— Не надо туда глядеть, — прошептала Ксения, отворачивая его лицо от убитого, — не надо, сынок… Глотни поглубже… — Она качнула в руках закряхтевшую дочку.
Ей и самой было худо: от страха ли, от вида ли убитого опустело в груди, как треснутая ветка закачалась голова. Потом, через какое-то время, до нее опять донеслись пугающие слова:
— …Всякий, кому станет известным их местопребывание — Котлякова, Князева, Вербина, — должны немедленно сообщить об этом властям. За каждого из них будет выдано вознаграждение.
— За выдачу — награжденье… Господи!..
— Про всех знають, — в самое ухо шепнула Дуся, за минуту до этого крепко взявшая ослабевшую золовку под локоть.
— Ага, — глухо выдохнула Ксения. Котляков и Князев были сельсоветским начальством, хорошо их знала.
— И их, если поймають, — Дуся скосила глаза в сторону неподвижного тела на дороге, — как Никиту…
— Ага…
Долетавшие до слуха слова камнем падали на сердце. Слова были холодные, чужие, словно не русские, хотя звучали вроде бы и понятно. Говорил их человек грамотный, но — видно было — не местный, издалека, такой манеры толковать с людьми тут не знали.
— …Сами вы будете в полной безопасности, гарантированной оккупационными властями. Как я пояснил выше, от вас требуется только одно: честный труд и выполнение законов и распоряжений. В этом случае вам нечего будет опасаться за свою собственность, свои права и за свою жизнь…
Ксения опустила веки. Выплывая из мрака, оранжевой рябью горел в глазах поворот дороги и на нем — вывалянный в пыли, весь пробитый осколками, навек затихший Никита…
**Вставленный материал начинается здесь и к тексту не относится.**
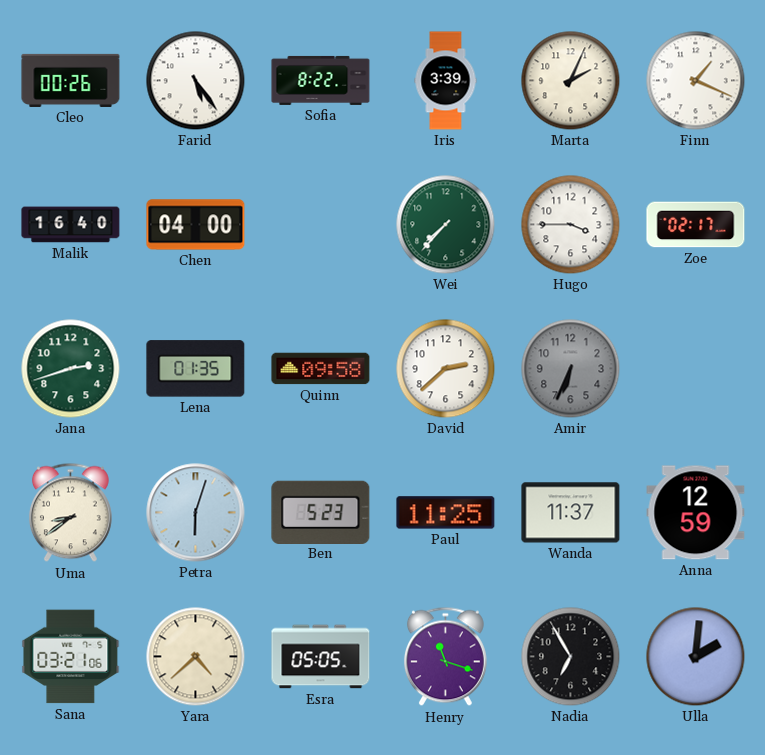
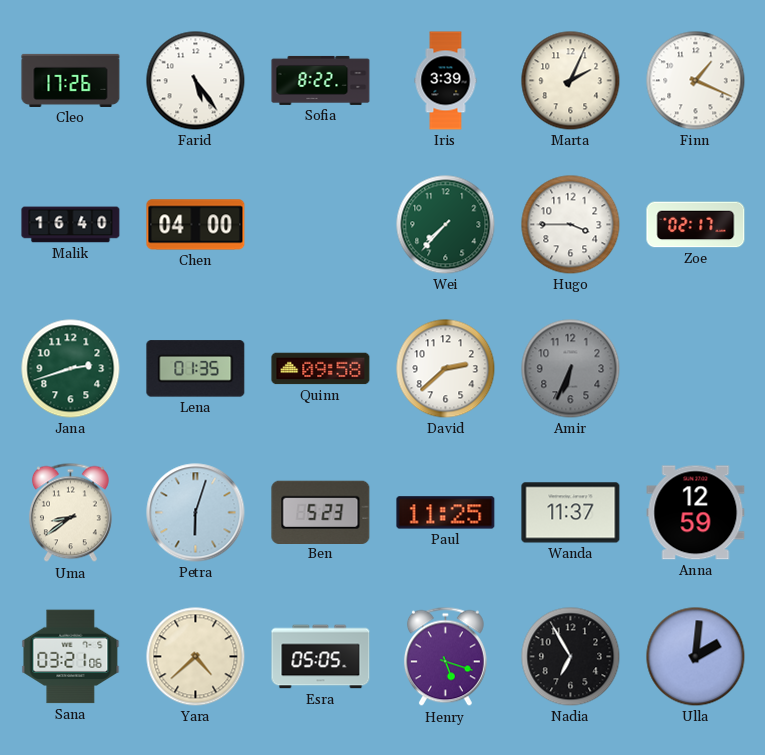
Cleo: 00:26 -> 17:26
Henry: 11:18 -> 5:18
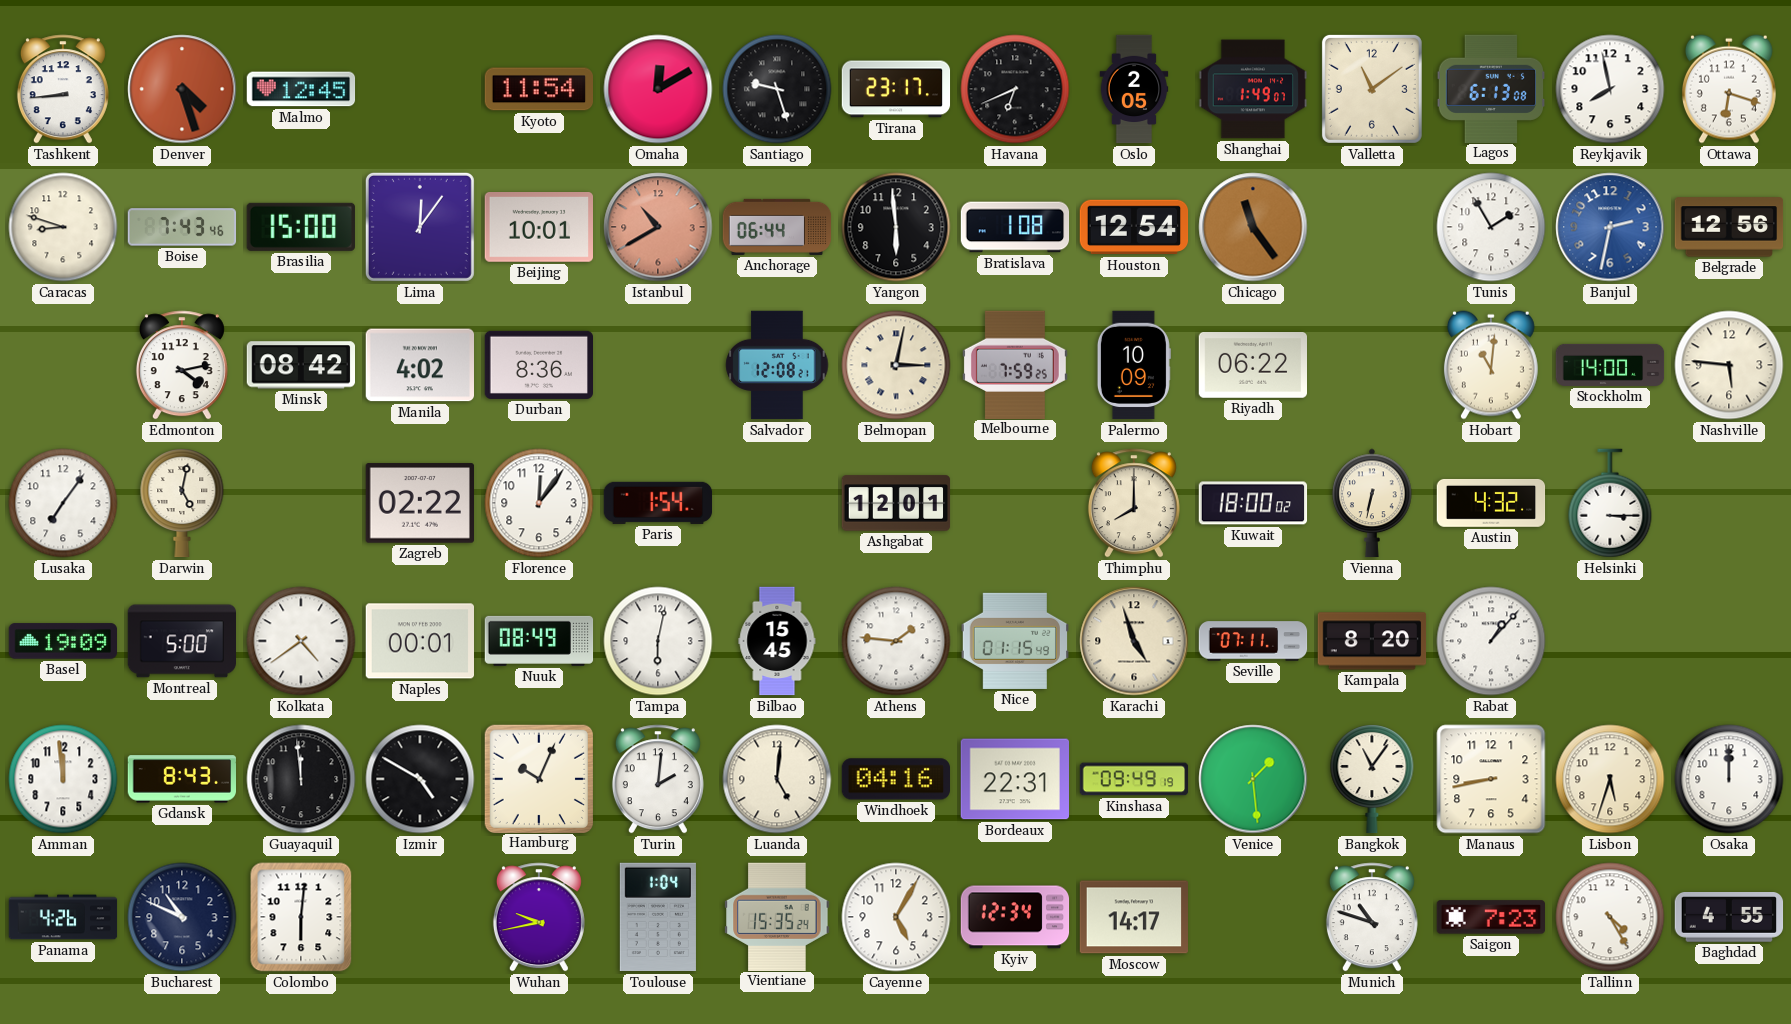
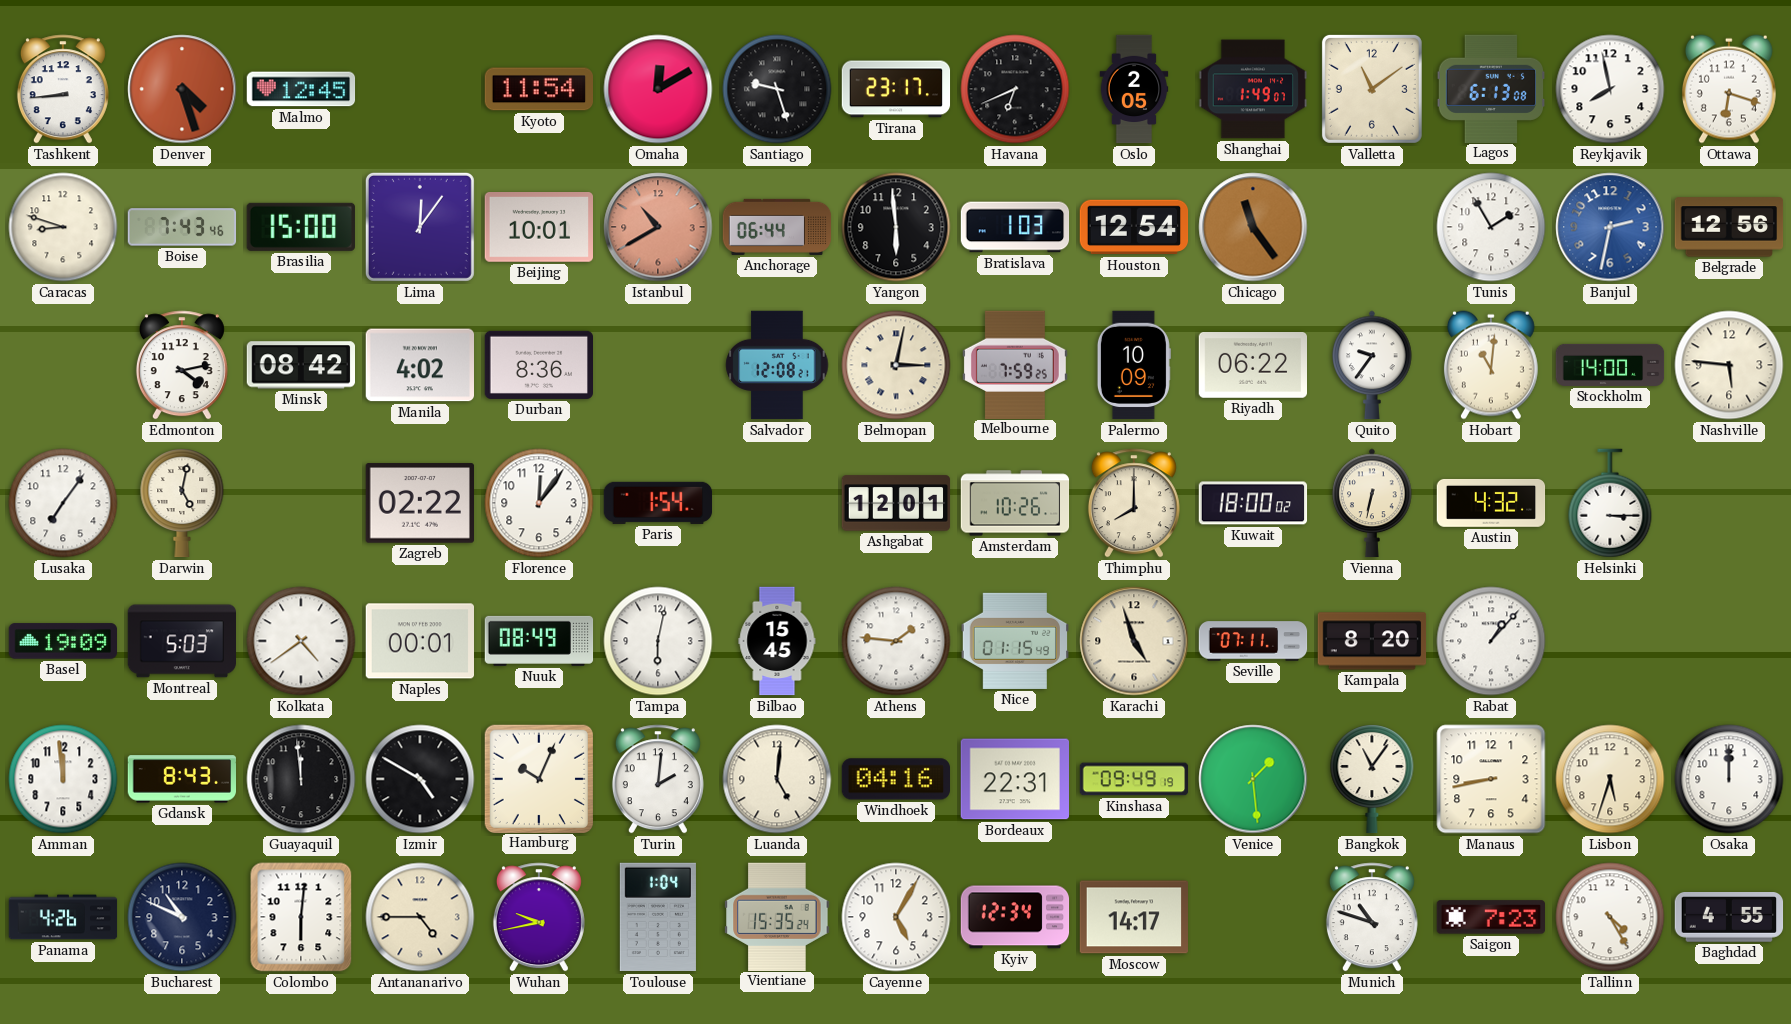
Bratislava: 1:08 -> 1:03
Quito: none -> 9:36
Amsterdam: none -> 10:26
Montreal: 5:00 -> 5:03
Antananarivo: none -> 4:45
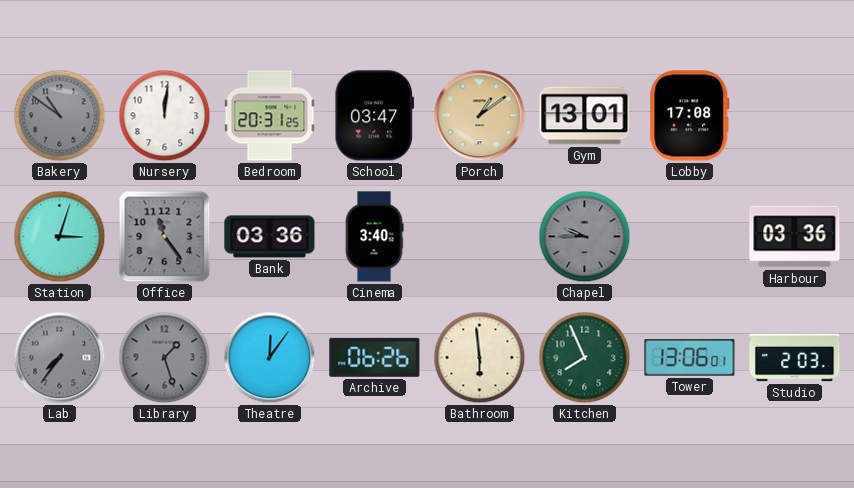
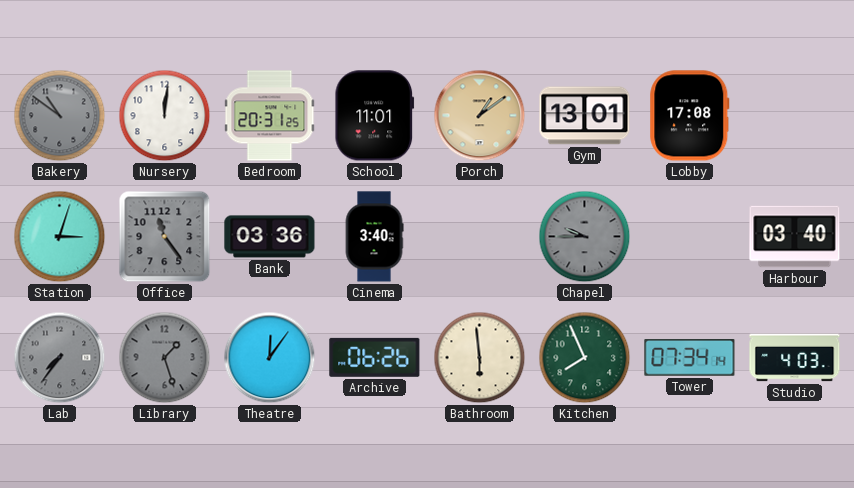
School: 03:47 -> 11:01
Harbour: 03:36 -> 03:40
Tower: 13:06 -> 07:34
Studio: 2:03 -> 4:03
— Что же это деется-то, господи! — простонала Ксения, остановившись посередине комнаты и не решаясь подойти к комоду, где сберегалось ее основное богатство — несколько простыней и наволочек, нижнее белье, вторые занавески, материя на платье, мужнин отрез…
Как разбитые губы, кривились замочные щели с вырванными краями. Железки замков, с мясом выдравшие легкие личины, светились в полутьме прикушенными языками.
— Обокра-али!.. — горько и пусто проговорила она, оглядываясь. Подмечая перемены в комнате, вернулась взглядом к ящикам комода, приблизилась к ним, с усилием потянула за край верхний — наперекос, не до конца задвинутый. Ящик был пуст.
Костька всхлипнул, провел рукавом по глазам. Не так жалко было вещей, как жгли унижение и обида: его дом, его, можно сказать, душа подло и нагло осквернены и некому пожаловаться, не у кого попросить защиты. Нечто похожее переживала и Ксения, словно голая стояла перед чужими нахальными глазами, до которых нельзя дотянуться ни ногтями, ничем… И нечем прикрыться, некуда деться.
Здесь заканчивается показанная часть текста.